Este domingo, Venezuela vivió una jornada electoral marcada por la baja participación ciudadana. La convocatoria para elegir 24 gobernaciones, 285 diputados y 520 legisladores regionales tuvo un acatamiento mínimo: según datos del Comando Venezuela y la consultora Meganálisis, la participación fue de alrededor del 12,5%. En contraste, el Consejo Nacional Electoral (CNE), vinculado al oficialismo, aseguró que la cifra alcanzó el 42,6%, aunque no presentó actas ni registros verificables.
La oposición, liderada por María Corina Machado y Edmundo González Urrutia, promovió el boicot como forma de rechazo al sistema electoral. “Hoy más del 85% de los venezolanos desobedecimos a este régimen criminal”, expresó Machado. González, por su parte, calificó la jornada como “un acto de coraje cívico” y sostuvo que el deseo de cambio “sigue intacto”.
Durante el día, el CNE anunció una prórroga del proceso por una supuesta “gran afluencia de electores”, aunque distintos reportes y testimonios señalaron que los centros de votación permanecieron vacíos. En este contexto, el presidente Nicolás Maduro anunció que propondrá una reforma del sistema electoral para implementar “circuitos comunales” y realizar una “reingeniería” del proceso de votación.

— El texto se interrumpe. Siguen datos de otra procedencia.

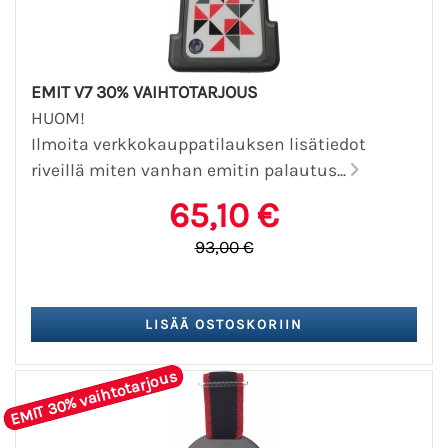
EMIT V7 30% VAIHTOTARJOUS
HUOM!
Ilmoita verkkokauppatilauksen lisätiedot
riveillä miten vanhan emitin palautus...
65,10 €
93,00 €
EMIT 30% vaihtotarjous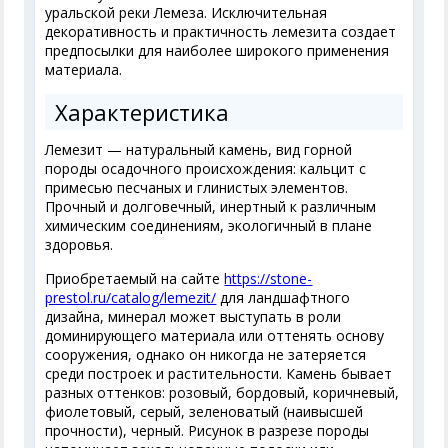
уральской реки Лемеза. Исключительная
декоративность и практичность лемезита создает
предпосылки для наиболее широкого применения
материала.
Характеристика
Лемезит — натуральный камень, вид горной
породы осадочного происхождения: кальцит с
примесью песчаных и глинистых элементов.
Прочный и долговечный, инертный к различным
химическим соединениям, экологичный в плане
здоровья.
Приобретаемый на сайте
https://stone-
prestol.ru/catalog/lemezit/
для ландшафтного
дизайна, минерал может выступать в роли
доминирующего материала или оттенять основу
сооружения, однако он никогда не затеряется
среди построек и растительности. Камень бывает
разных оттенков: розовый, бордовый, коричневый,
фиолетовый, серый, зеленоватый (наивысшей
прочности), черный. Рисунок в разрезе породы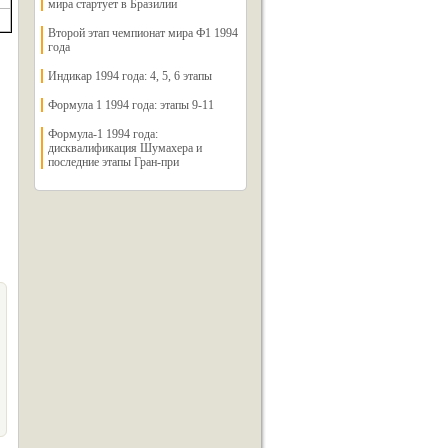
мира стартует в Бразилии
Второй этап чемпионат мира Ф1 1994
года
Индикар 1994 года: 4, 5, 6 этапы
Формула 1 1994 года: этапы 9-11
Формула-1 1994 года:
дисквалификация Шумахера и
последние этапы Гран-при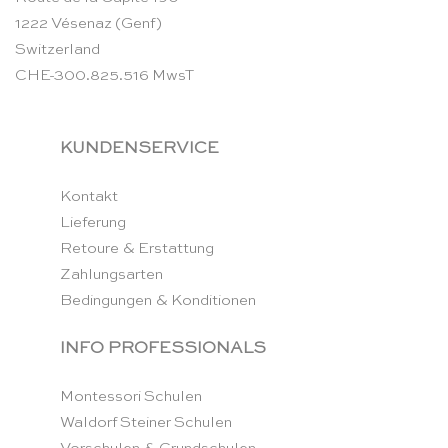
1222 Vésenaz (Genf)
Switzerland
CHE-300.825.516 MwsT
KUNDENSERVICE
Kontakt
Lieferung
Retoure & Erstattung
Zahlungsarten
Bedingungen & Konditionen
INFO PROFESSIONALS
Montessori Schulen
Waldorf Steiner Schulen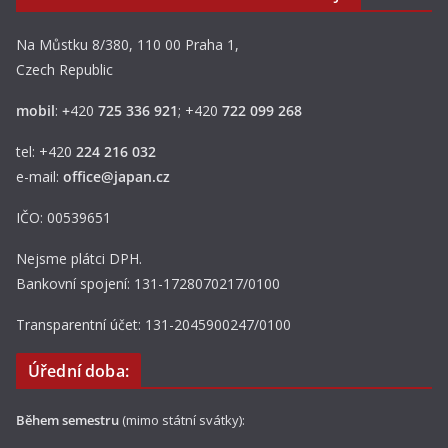
Na Můstku 8/380, 110 00 Praha 1,
Czech Republic
mobil
:
+
420
725 336 921
; +420
722 099 268
tel: +420
224 216 032
e-mail:
office@japan.cz
IČO: 00539651
Nejsme plátci DPH.
Bankovní spojení: 131-1728070217/0100
Transparentní účet: 131-2045900247/0100
Úřední doba:
Během semestru
(mimo státní svátky):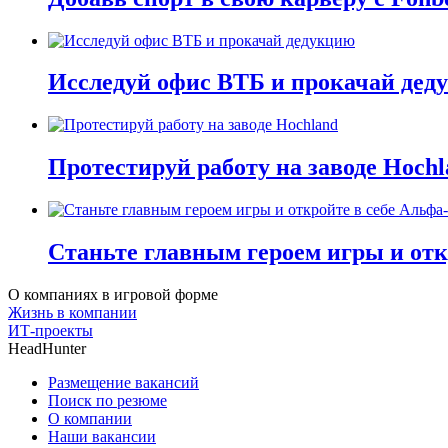
Исследуй офис ВТБ и прокачай дед
Протестируй работу на заводе Hochl
Станьте главным героем игры и отк
О компаниях в игровой форме
Жизнь в компании
ИТ-проекты
HeadHunter
Размещение вакансий
Поиск по резюме
О компании
Наши вакансии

La jornada fue interpretada por sectores opositores como una declaración política silenciosa. “Yo ya voté el 28 de julio”, repitieron muchos ciudadanos en referencia a las elecciones presidenciales en las que la oposición afirma haber vencido al oficialismo. Sin observadores internacionales independientes ni herramientas de verificación como los códigos QR en las actas, la desconfianza en el sistema electoral se expresó esta vez a través de la abstención.